▸ **TASK BRIEF**
Extract each line from the entries below that has the string "цены" in it.

▸ **INPUT FOR THIS TASK**
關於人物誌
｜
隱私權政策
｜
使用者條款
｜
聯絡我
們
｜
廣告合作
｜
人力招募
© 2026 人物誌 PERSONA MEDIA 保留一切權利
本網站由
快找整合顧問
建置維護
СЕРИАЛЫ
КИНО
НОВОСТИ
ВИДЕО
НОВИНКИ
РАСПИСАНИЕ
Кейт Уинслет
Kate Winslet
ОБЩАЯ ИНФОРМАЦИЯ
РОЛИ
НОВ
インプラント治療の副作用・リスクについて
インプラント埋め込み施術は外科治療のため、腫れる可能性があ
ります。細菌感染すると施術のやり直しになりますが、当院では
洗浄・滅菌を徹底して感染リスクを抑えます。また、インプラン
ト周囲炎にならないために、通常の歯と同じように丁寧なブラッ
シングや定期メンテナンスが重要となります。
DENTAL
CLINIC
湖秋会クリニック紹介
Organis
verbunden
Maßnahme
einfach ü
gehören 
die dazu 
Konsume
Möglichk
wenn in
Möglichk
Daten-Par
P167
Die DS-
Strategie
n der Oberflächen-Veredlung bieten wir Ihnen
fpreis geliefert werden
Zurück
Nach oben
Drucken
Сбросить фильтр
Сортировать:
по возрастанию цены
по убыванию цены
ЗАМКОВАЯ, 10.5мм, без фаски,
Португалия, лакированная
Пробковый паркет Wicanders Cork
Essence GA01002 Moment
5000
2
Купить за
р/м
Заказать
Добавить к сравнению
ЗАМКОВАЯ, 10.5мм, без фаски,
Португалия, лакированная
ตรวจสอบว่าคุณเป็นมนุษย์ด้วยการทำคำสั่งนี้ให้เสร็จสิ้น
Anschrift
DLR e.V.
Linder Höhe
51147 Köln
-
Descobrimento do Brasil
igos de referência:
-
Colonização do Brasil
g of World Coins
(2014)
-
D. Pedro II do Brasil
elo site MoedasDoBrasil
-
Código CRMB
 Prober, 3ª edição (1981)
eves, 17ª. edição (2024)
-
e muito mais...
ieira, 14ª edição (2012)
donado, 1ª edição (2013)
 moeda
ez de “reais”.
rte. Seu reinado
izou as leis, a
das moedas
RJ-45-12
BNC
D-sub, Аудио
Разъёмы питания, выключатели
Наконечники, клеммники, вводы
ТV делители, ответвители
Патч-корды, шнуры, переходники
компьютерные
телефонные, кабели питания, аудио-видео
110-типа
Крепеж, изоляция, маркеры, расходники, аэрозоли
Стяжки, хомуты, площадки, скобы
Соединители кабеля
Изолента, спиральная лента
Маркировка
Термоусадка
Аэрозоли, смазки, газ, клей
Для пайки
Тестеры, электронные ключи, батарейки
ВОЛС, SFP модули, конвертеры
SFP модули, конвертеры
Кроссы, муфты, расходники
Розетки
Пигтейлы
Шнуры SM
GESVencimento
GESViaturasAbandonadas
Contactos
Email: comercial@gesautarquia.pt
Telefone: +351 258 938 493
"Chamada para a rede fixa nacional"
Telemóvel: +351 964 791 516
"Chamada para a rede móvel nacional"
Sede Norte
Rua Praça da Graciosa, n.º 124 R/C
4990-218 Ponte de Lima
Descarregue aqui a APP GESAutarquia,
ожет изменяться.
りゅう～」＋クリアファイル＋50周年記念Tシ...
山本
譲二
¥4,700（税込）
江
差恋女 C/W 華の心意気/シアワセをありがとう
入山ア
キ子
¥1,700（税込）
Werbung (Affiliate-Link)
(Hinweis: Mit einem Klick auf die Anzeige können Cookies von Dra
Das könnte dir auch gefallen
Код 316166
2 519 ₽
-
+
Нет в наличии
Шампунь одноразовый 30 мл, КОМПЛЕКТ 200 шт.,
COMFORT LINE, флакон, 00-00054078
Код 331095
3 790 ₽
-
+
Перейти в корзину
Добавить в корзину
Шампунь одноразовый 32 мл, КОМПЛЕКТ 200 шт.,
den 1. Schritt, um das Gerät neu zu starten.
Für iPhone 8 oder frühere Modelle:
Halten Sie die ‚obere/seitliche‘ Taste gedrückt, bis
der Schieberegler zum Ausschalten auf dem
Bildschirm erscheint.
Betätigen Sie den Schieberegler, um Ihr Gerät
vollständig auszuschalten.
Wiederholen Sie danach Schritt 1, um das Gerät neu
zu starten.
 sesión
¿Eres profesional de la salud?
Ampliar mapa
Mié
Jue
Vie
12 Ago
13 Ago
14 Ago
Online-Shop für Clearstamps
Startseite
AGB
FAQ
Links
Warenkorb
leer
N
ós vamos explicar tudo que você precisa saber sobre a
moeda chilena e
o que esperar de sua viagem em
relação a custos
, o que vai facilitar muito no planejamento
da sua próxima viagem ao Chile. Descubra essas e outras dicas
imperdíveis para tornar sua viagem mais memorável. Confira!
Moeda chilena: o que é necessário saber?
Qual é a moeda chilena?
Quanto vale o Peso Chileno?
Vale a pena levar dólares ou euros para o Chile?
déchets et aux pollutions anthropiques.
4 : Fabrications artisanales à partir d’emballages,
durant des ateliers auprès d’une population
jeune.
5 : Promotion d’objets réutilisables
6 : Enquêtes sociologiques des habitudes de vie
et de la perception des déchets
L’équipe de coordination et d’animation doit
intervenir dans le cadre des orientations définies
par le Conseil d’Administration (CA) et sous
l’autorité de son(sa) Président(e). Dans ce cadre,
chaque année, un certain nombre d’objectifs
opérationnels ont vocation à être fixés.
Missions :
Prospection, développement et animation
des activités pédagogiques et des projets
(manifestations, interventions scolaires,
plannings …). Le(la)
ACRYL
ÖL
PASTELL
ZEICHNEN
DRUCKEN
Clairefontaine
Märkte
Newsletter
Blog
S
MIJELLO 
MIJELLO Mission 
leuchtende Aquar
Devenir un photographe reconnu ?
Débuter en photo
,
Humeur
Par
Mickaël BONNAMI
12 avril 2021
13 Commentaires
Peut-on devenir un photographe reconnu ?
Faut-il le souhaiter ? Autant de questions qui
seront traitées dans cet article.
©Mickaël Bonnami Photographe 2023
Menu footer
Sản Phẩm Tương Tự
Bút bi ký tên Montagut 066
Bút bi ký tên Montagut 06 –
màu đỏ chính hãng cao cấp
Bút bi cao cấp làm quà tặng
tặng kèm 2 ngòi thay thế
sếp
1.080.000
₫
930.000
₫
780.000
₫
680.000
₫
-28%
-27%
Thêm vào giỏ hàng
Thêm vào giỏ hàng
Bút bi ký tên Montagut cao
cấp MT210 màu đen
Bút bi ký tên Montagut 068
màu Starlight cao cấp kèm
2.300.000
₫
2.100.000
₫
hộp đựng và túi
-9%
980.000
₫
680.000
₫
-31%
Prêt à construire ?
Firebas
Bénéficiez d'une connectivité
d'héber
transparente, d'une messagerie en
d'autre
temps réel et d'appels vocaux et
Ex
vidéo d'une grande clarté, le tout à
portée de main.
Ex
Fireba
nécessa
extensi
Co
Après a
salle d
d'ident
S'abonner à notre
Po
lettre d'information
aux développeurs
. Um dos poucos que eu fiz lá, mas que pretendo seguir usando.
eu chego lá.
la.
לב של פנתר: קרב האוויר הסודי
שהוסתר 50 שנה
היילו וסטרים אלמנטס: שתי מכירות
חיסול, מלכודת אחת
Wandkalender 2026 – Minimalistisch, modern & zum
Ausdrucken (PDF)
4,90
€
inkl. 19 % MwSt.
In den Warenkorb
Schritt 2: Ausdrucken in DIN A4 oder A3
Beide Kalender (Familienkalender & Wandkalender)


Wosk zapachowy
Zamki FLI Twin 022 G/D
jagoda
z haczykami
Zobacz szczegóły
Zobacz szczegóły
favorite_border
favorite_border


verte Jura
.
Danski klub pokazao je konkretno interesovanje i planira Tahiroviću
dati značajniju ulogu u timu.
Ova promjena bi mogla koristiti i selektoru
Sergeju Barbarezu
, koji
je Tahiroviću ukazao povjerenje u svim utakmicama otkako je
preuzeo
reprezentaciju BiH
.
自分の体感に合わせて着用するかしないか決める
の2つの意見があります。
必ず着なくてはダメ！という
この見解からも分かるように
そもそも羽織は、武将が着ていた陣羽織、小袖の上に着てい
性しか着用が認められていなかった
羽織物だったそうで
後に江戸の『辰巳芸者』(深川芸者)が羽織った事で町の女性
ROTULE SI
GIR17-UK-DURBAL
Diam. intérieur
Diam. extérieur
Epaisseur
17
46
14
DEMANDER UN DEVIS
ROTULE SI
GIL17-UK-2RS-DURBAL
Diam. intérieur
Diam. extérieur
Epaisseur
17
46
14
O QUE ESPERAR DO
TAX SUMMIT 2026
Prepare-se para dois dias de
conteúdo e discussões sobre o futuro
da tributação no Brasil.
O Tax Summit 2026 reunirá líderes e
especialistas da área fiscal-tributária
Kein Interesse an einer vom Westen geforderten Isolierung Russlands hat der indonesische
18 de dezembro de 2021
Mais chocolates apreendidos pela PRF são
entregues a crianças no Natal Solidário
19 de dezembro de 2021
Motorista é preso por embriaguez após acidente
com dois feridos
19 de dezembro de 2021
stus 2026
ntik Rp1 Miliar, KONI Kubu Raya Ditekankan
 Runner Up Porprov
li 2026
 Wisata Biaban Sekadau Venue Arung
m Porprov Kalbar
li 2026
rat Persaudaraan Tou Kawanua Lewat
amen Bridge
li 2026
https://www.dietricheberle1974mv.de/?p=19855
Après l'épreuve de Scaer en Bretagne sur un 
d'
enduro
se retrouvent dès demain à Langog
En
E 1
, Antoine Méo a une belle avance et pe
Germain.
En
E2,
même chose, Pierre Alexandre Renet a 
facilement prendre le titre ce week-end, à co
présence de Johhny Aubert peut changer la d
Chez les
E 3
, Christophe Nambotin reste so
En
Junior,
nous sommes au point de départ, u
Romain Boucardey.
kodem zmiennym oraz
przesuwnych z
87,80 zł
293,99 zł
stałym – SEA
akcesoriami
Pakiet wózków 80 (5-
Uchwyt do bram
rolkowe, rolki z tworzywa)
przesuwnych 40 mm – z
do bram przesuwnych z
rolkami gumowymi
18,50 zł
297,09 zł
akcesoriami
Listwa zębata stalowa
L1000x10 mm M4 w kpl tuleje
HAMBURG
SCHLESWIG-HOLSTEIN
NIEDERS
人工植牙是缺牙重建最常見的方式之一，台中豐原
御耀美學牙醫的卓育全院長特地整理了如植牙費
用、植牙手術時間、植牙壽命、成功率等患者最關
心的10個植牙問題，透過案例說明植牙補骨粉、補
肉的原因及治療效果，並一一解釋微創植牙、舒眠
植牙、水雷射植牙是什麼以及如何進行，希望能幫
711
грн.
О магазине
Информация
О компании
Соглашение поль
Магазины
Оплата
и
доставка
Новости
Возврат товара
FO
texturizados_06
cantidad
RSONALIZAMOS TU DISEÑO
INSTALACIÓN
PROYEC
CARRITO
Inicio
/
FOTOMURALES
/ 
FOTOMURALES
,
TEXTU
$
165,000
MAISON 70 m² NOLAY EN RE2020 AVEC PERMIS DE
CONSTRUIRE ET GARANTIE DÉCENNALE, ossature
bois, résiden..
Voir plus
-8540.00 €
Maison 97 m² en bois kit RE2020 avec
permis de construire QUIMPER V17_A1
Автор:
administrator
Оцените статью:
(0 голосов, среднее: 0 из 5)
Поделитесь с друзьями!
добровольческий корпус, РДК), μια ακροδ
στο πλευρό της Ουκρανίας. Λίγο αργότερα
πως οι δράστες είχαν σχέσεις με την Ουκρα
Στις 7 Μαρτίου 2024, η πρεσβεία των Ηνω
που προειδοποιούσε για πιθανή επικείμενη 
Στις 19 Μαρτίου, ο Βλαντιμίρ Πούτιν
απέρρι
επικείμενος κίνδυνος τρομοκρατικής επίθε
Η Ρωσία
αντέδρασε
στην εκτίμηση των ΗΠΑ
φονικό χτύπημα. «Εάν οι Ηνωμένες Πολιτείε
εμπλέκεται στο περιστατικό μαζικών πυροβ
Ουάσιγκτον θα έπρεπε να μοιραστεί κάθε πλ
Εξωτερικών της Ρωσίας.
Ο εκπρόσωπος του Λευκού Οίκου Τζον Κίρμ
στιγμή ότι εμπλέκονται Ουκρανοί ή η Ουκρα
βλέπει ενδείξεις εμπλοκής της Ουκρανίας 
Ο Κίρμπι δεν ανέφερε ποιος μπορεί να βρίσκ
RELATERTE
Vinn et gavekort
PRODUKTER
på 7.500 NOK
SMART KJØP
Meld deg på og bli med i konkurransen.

▸ **EXERCISE ANSWER**
по возрастанию цены
по убыванию цены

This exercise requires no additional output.